A Times of India report published earlier this month revealed one in five resumes in the country's IT industry were deemed "suspect". An executive told the newspaper: "Honestly, most IT firms don't care; they just terminate these employees and forget about it. Unless employees, who fake their credentials, are taken to the police, this issue will never come to an end."
Battling fake credentials
Farmer said hiring candidates who lie in their resumes inevitably creates a "big problem" for IT companies. "It's not until the candidate is in the role that it becomes clear his or her skills do not match [those stated in] the resume," he said.
Kathryn Yap, managing partner of CTPartners Singapore, said employees who are dishonest in their resumes can also damage the reputation of a brand. She pointed to how former Yahoo CEO Scott Thompson's inflated resume--which were "small but important details"--can severely damage the image of a company, the CEO, as well as the board.

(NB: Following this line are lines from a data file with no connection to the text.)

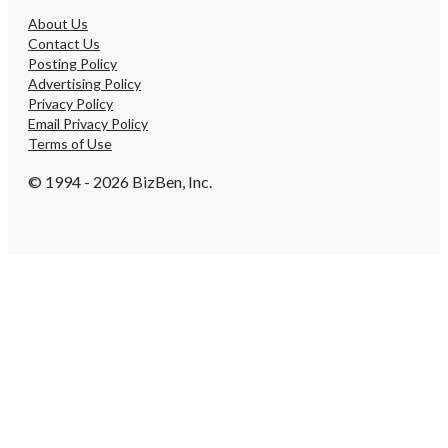
About Us
Contact Us
Posting Policy
Advertising Policy
Privacy Policy
Email Privacy Policy
Terms of Use
© 1994 - 2026 BizBen, Inc.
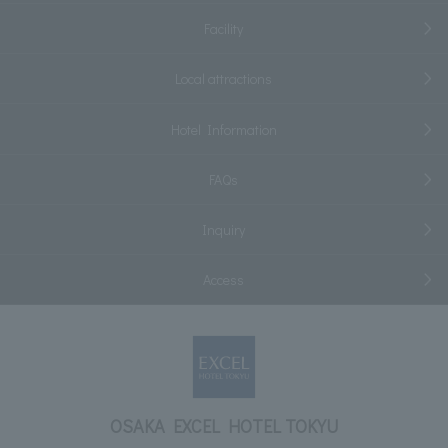
Facility
Local attractions
Hotel Information
FAQs
Inquiry
Access
OSAKA EXCEL HOTEL TOKYU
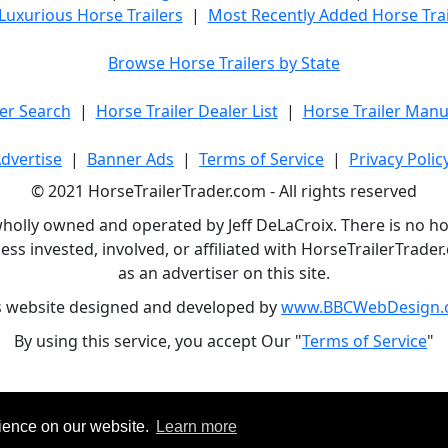
Luxurious Horse Trailers
|
Most Recently Added Horse Trai
Browse Horse Trailers by State
er Search
|
Horse Trailer Dealer List
|
Horse Trailer Manu
dvertise
|
Banner Ads
|
Terms of Service
|
Privacy Polic
© 2021 HorseTrailerTrader.com - All rights reserved
holly owned and operated by Jeff DeLaCroix. There is no hors
ess invested, involved, or affiliated with HorseTrailerTrad
as an advertiser on this site.
s website designed and developed by
www.BBCWebDesign.
By using this service, you accept Our "
Terms of Service
"
rience on our website.
Learn more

Lim noted that large multinational corporations such as IBM, Dell, Hewlett-Packard, Cisco Systems, SAP, Oracle and other companies conduct detailed background and reference checks, and request supporting documents such as education certifications and identity documents before delivering the letter of offer to their chosen candidates.
The Hudson consultant said some IT companies also employ third-party vendors to conduct detailed background checks to look into the candidate's credit status, criminal records and employment tenure with companies stated in the resumes.
Farmer said: "Evaluating candidates' resumes is an important part of the recruitment process and this is where a recruitment company plays an important role in checking employment history and qualifications."
He said there are several ways for recruiters to validate the credibility of a candidate's resume. Performing a background check is a good starting point, he recommended.
"We always speak to referees or people at the candidate's previous workplaces to cross-reference salary, dates of employment, reporting lines and work undertaken," he said.
Randstad also checks for red flags such as unexplained gaps in employment or reluctance from the jobseeker to give reasons for leaving a role, Farmer said. "With the increase of social media networking sites, it is also easy to conduct online research to verify details," he added.
Luo cautioned jobseekers against inflating their resumes.
"Today, social networks such as LinkedIn or Weibo have increased transparency and provide additional sources for background checks. The penalty of resume inflation, particularly on one's education, is just too high to be worth engaging in," he said.